Thanks, y’all. I’ve ended up using the free version of **Noteflight. **It’s not quite what I described in the OP, but it turns out to be what I actually wanted; no messing around with conversions, and I can check to see if what I’ve added to the staff is what I wanted with the audio Play feature. It has idiot-proofing features like not letting you add more notes to a measure than will fit. I tried a demo version of a different one first, but, after finishing the first song, found it was crippled for printing (it puts a “PAY FOR THIS AND IT’LL BE TOTES AWESOME!!!1!” type watermark obscuring every single line). Since I tried the other one first, I’m pretty impressed with Noteflight – it was clunky to start using, as it has some different user-interface assumptions than I would have guessed, but now I have it more figured out it’s making my music look puuuuurty! Very nice customization features and nothing I’m scratching my head over (too much).
Le Ministre de l’au-delà, I could not possibly do as you suggest; they would all want to steal my incredible musical composerly ideas and make millions of dollars.
I would like to see you turn it into a four voiced fugue.
In all seriousness, it’s a nice tune otherwise. Generally in a sitauation like yours, I would be inclined to make a dotted eighth note for “they wanna be” and leave it to your singer to praddle it off fast enough, but after having looked at it a few times, I like it better the way you did it there!
One thing I’d suggest fixing - it’s confusing to see the three sixteenth notes barred together. It’d be much easier to read if the dotted eighth and first sixteenth were barred together, then the remaining two sixteenths and the final eighth were barred together. This goes for bar 2, 8 and 10.
Agreed. Not only is it confusing, it is wrong notation. Combine and beam each half of a 2/4 measure separately. That allows the player to mentally divide the bar into beats.
Second choice would be one beam for the entire bar if they are all eighth notes are smaller. Even then, you wouldn’t use a double beam to span the space between beats 1 & 2.

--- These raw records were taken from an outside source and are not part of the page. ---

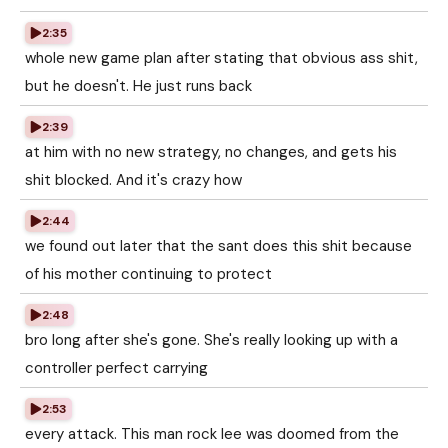
2:35
whole new game plan after stating that obvious ass shit,
but he doesn't. He just runs back
2:39
at him with no new strategy, no changes, and gets his
shit blocked. And it's crazy how
2:44
we found out later that the sant does this shit because
of his mother continuing to protect
2:48
bro long after she's gone. She's really looking up with a
controller perfect carrying
2:53
every attack. This man rock lee was doomed from the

And now, to make your eyes bleed, may I present to you: The Rhinoceros Is Sneaking Up and Dancing on the Baby. In which rhythm notation is rather seriously abused. You can tell me what’s wrong with the beams if you want to, but I’m assuming they’re a mess.
Yes, we actually sing it that way.
Here’s my favorite, one my husband made up: The Daddy Song. I fiddled and fiddled with it to get the rhythms exactly the way he sings it, simple as it is.
There are two easy ways to fix this one. One is to leave all the note values the same, but change the time signature to 3 over 2.
The other way (which I’d prefer because it makes reading it a little more self-evident) would be to change all the note values down by one, and change the time signature to 3 over 4. This would come out as two eighth notes beamed together, triplet eighth followed by (triplet) quarter tied to another quarter.
You don’t want to have a triplet over beats 3 and 4 in a 6 4 time signature.
I’d rather see it this way, but perhaps this is me being unnecessarily picky.
♫ ♪♩◡♩
with a “3” and a bracket between the single eighth and quarter on the second beat. That tells the singer two straight eighths on the first beat, a triplet eighth and triplet quarter on the second beat, tied to a regular quarter on the third beat.
The way it’s notated in your most recent two examples produces exactly the same rhythm, but I don’t find it as clear and simple.
Music notation specialist here. I used to work in film scores, music publishing and the recording industry in Hollywood.
That’s unplayable. Put that in front of a studio musician, and the first reply will be WTF?
The proper notation divides the major beats and beams within each beat only. If a note is to be held longer, a tie is necessary to the next beat. Do not use augmentation dots in place of ties.
For this one, while it’s understandable, the triplets are probably too pedantic. What I think you intended was a very simple rhythm of quarter, quarter, eighth, dotted quarter in a 4/4 meter.
This one is fine except for the last line. Don’t span the middle of a 4/4 measure with a dotted note; tie thru the mid-bar division instead.